TASK BRIEF. This exercise asks for every line of the material that includes the word "against".

----------------------------------------

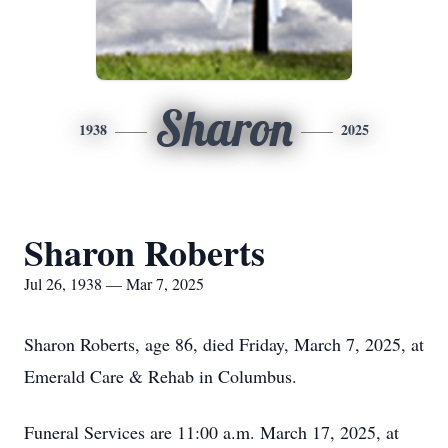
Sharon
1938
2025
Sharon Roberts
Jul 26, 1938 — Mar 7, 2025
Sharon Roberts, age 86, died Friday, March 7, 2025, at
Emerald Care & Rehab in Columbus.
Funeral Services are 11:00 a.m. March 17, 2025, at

----------------------------------------

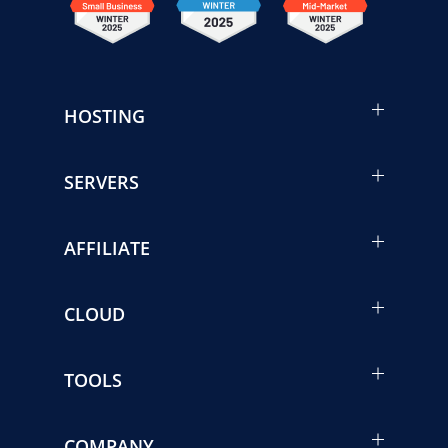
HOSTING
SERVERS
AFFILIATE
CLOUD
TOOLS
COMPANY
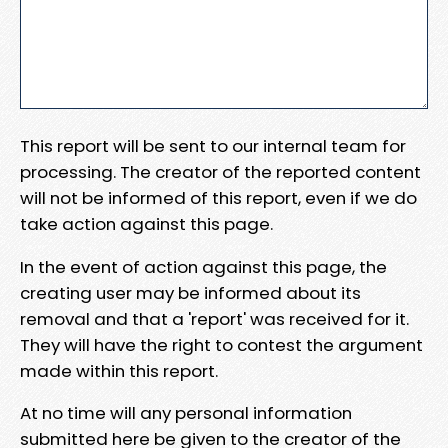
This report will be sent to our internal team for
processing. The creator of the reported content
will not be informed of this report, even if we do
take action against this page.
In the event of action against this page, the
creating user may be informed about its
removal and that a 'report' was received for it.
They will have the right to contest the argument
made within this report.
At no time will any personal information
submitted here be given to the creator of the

----------------------------------------

YOUR RESPONSE.
take action against this page.
In the event of action against this page, the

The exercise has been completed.